What the task requires:
Transcribe, exactly as they appear, only the lines from the one holding "service but also" through the end of the entries below.

-- Dataset excerpts follows --

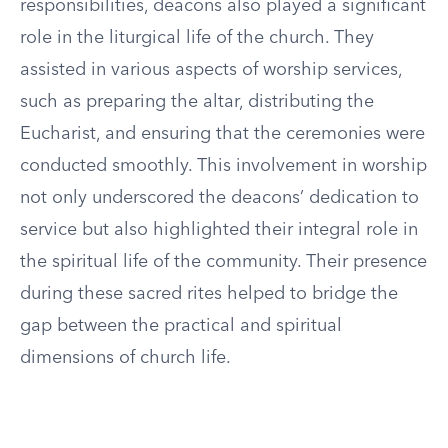
responsibilities, deacons also played a significant
role in the liturgical life of the church. They
assisted in various aspects of worship services,
such as preparing the altar, distributing the
Eucharist, and ensuring that the ceremonies were
conducted smoothly. This involvement in worship
not only underscored the deacons’ dedication to
service but also highlighted their integral role in
the spiritual life of the community. Their presence
during these sacred rites helped to bridge the
gap between the practical and spiritual
dimensions of church life.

-- Dataset excerpts concluded --

Solution:
service but also highlighted their integral role in
the spiritual life of the community. Their presence
during these sacred rites helped to bridge the
gap between the practical and spiritual
dimensions of church life.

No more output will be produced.